■ Records shown ■
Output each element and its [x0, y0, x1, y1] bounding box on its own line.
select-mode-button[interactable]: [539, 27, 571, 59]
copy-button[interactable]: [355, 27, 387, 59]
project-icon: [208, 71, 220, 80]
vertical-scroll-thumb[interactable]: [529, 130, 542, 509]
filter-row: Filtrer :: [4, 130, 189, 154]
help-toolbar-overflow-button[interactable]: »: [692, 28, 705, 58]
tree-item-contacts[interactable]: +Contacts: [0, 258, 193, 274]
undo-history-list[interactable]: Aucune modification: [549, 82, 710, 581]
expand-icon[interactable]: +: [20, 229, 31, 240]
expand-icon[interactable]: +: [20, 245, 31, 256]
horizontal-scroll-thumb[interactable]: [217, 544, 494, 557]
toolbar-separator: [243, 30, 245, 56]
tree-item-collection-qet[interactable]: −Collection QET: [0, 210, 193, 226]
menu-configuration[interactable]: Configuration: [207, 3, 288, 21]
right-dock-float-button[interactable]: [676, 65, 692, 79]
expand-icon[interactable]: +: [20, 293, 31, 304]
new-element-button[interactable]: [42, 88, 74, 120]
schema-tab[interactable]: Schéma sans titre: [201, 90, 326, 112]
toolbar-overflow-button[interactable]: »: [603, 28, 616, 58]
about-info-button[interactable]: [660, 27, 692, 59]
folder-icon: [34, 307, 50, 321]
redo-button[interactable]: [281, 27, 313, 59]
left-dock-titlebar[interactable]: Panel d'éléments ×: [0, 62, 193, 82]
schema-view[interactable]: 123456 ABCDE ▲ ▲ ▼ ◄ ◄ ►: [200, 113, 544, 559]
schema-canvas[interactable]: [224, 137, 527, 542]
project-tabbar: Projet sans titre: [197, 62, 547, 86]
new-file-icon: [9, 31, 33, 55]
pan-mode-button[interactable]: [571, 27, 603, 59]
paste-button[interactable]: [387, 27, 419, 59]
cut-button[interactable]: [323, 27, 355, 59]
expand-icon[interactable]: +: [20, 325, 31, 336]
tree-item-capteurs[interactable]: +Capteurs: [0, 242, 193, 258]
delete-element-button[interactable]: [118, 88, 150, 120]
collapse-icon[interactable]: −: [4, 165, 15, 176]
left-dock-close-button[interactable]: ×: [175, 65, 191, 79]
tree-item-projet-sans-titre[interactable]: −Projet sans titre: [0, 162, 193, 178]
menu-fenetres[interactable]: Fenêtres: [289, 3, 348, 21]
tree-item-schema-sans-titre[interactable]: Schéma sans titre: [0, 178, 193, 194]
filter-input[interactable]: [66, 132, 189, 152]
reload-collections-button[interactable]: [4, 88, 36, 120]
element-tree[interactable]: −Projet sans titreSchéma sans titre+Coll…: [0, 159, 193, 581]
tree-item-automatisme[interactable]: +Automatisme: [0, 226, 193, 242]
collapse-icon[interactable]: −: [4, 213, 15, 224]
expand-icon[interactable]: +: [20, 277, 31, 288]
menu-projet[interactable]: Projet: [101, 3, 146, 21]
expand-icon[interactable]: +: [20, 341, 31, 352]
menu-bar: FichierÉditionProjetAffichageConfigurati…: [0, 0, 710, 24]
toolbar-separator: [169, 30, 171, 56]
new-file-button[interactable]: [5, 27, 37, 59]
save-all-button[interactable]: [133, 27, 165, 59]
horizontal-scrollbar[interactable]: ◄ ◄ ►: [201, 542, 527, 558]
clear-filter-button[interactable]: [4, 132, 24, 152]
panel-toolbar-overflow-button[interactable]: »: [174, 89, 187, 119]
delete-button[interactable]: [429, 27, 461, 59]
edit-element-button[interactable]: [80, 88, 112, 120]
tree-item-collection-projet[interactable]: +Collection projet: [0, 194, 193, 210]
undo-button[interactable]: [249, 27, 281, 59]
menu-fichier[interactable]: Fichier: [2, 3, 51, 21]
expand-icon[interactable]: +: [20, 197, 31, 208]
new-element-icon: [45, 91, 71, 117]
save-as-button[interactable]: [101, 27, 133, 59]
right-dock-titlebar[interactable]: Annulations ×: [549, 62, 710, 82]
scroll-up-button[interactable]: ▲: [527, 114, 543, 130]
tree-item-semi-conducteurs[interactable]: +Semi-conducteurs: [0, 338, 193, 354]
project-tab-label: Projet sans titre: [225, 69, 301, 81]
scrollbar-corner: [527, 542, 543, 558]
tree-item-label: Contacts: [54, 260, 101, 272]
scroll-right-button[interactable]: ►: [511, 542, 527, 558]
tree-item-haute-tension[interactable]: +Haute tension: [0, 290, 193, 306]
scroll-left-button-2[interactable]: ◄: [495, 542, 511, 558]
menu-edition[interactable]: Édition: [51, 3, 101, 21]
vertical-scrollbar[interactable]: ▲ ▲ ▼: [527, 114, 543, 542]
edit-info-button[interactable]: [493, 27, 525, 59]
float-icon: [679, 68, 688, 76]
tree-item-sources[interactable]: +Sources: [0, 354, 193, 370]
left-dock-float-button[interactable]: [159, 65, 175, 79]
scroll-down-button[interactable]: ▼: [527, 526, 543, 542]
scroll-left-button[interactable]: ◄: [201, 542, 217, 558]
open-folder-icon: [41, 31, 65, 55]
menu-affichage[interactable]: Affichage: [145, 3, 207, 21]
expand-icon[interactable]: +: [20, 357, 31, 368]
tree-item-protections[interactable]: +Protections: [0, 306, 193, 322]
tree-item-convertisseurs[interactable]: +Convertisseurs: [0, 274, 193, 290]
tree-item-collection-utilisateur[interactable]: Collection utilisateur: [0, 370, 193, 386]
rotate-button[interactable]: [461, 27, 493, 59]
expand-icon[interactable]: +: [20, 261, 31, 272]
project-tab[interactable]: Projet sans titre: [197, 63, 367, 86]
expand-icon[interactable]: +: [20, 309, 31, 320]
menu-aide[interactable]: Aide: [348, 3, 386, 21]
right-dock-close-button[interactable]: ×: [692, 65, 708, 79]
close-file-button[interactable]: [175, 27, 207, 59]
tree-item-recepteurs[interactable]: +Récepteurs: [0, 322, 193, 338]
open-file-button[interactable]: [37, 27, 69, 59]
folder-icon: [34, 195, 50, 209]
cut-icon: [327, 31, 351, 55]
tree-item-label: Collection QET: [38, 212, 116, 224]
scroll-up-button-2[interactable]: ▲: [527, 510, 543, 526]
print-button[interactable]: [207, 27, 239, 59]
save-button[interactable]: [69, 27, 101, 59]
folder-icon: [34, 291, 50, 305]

■ Task details ■
With every word kept as it is, set down the entries again.

■ Written response ■
Output each element and its [x0, y0, x1, y1] bounding box on its own line.
select-mode-button[interactable]: [539, 27, 571, 59]
copy-button[interactable]: [355, 27, 387, 59]
project-icon: [208, 71, 220, 80]
vertical-scroll-thumb[interactable]: [529, 130, 542, 509]
filter-row: Filtrer :: [4, 130, 189, 154]
help-toolbar-overflow-button[interactable]: »: [692, 28, 705, 58]
tree-item-contacts[interactable]: +Contacts: [0, 258, 193, 274]
undo-history-list[interactable]: Aucune modification: [549, 82, 710, 581]
expand-icon[interactable]: +: [20, 229, 31, 240]
expand-icon[interactable]: +: [20, 245, 31, 256]
horizontal-scroll-thumb[interactable]: [217, 544, 494, 557]
toolbar-separator: [243, 30, 245, 56]
tree-item-collection-qet[interactable]: −Collection QET: [0, 210, 193, 226]
menu-configuration[interactable]: Configuration: [207, 3, 288, 21]
right-dock-float-button[interactable]: [676, 65, 692, 79]
expand-icon[interactable]: +: [20, 293, 31, 304]
new-element-button[interactable]: [42, 88, 74, 120]
schema-tab[interactable]: Schéma sans titre: [201, 90, 326, 112]
toolbar-overflow-button[interactable]: »: [603, 28, 616, 58]
about-info-button[interactable]: [660, 27, 692, 59]
folder-icon: [34, 307, 50, 321]
redo-button[interactable]: [281, 27, 313, 59]
left-dock-titlebar[interactable]: Panel d'éléments ×: [0, 62, 193, 82]
schema-view[interactable]: 123456 ABCDE ▲ ▲ ▼ ◄ ◄ ►: [200, 113, 544, 559]
schema-canvas[interactable]: [224, 137, 527, 542]
project-tabbar: Projet sans titre: [197, 62, 547, 86]
new-file-icon: [9, 31, 33, 55]
pan-mode-button[interactable]: [571, 27, 603, 59]
paste-button[interactable]: [387, 27, 419, 59]
cut-button[interactable]: [323, 27, 355, 59]
expand-icon[interactable]: +: [20, 325, 31, 336]
tree-item-capteurs[interactable]: +Capteurs: [0, 242, 193, 258]
delete-element-button[interactable]: [118, 88, 150, 120]
collapse-icon[interactable]: −: [4, 165, 15, 176]
left-dock-close-button[interactable]: ×: [175, 65, 191, 79]
tree-item-projet-sans-titre[interactable]: −Projet sans titre: [0, 162, 193, 178]
menu-fenetres[interactable]: Fenêtres: [289, 3, 348, 21]
tree-item-schema-sans-titre[interactable]: Schéma sans titre: [0, 178, 193, 194]
filter-input[interactable]: [66, 132, 189, 152]
reload-collections-button[interactable]: [4, 88, 36, 120]
element-tree[interactable]: −Projet sans titreSchéma sans titre+Coll…: [0, 159, 193, 581]
tree-item-automatisme[interactable]: +Automatisme: [0, 226, 193, 242]
collapse-icon[interactable]: −: [4, 213, 15, 224]
expand-icon[interactable]: +: [20, 277, 31, 288]
menu-projet[interactable]: Projet: [101, 3, 146, 21]
expand-icon[interactable]: +: [20, 341, 31, 352]
menu-bar: FichierÉditionProjetAffichageConfigurati…: [0, 0, 710, 24]
toolbar-separator: [169, 30, 171, 56]
new-file-button[interactable]: [5, 27, 37, 59]
save-all-button[interactable]: [133, 27, 165, 59]
horizontal-scrollbar[interactable]: ◄ ◄ ►: [201, 542, 527, 558]
clear-filter-button[interactable]: [4, 132, 24, 152]
panel-toolbar-overflow-button[interactable]: »: [174, 89, 187, 119]
delete-button[interactable]: [429, 27, 461, 59]
edit-element-button[interactable]: [80, 88, 112, 120]
tree-item-collection-projet[interactable]: +Collection projet: [0, 194, 193, 210]
undo-button[interactable]: [249, 27, 281, 59]
menu-fichier[interactable]: Fichier: [2, 3, 51, 21]
expand-icon[interactable]: +: [20, 197, 31, 208]
new-element-icon: [45, 91, 71, 117]
save-as-button[interactable]: [101, 27, 133, 59]
right-dock-titlebar[interactable]: Annulations ×: [549, 62, 710, 82]
scroll-up-button[interactable]: ▲: [527, 114, 543, 130]
tree-item-semi-conducteurs[interactable]: +Semi-conducteurs: [0, 338, 193, 354]
project-tab-label: Projet sans titre: [225, 69, 301, 81]
scrollbar-corner: [527, 542, 543, 558]
tree-item-label: Contacts: [54, 260, 101, 272]
scroll-right-button[interactable]: ►: [511, 542, 527, 558]
tree-item-haute-tension[interactable]: +Haute tension: [0, 290, 193, 306]
scroll-left-button-2[interactable]: ◄: [495, 542, 511, 558]
menu-edition[interactable]: Édition: [51, 3, 101, 21]
vertical-scrollbar[interactable]: ▲ ▲ ▼: [527, 114, 543, 542]
edit-info-button[interactable]: [493, 27, 525, 59]
float-icon: [679, 68, 688, 76]
tree-item-sources[interactable]: +Sources: [0, 354, 193, 370]
left-dock-float-button[interactable]: [159, 65, 175, 79]
scroll-down-button[interactable]: ▼: [527, 526, 543, 542]
scroll-left-button[interactable]: ◄: [201, 542, 217, 558]
open-folder-icon: [41, 31, 65, 55]
menu-affichage[interactable]: Affichage: [145, 3, 207, 21]
expand-icon[interactable]: +: [20, 357, 31, 368]
tree-item-protections[interactable]: +Protections: [0, 306, 193, 322]
tree-item-convertisseurs[interactable]: +Convertisseurs: [0, 274, 193, 290]
tree-item-collection-utilisateur[interactable]: Collection utilisateur: [0, 370, 193, 386]
rotate-button[interactable]: [461, 27, 493, 59]
expand-icon[interactable]: +: [20, 261, 31, 272]
project-tab[interactable]: Projet sans titre: [197, 63, 367, 86]
expand-icon[interactable]: +: [20, 309, 31, 320]
menu-aide[interactable]: Aide: [348, 3, 386, 21]
right-dock-close-button[interactable]: ×: [692, 65, 708, 79]
close-file-button[interactable]: [175, 27, 207, 59]
tree-item-recepteurs[interactable]: +Récepteurs: [0, 322, 193, 338]
open-file-button[interactable]: [37, 27, 69, 59]
folder-icon: [34, 195, 50, 209]
cut-icon: [327, 31, 351, 55]
tree-item-label: Collection QET: [38, 212, 116, 224]
scroll-up-button-2[interactable]: ▲: [527, 510, 543, 526]
print-button[interactable]: [207, 27, 239, 59]
save-button[interactable]: [69, 27, 101, 59]
folder-icon: [34, 291, 50, 305]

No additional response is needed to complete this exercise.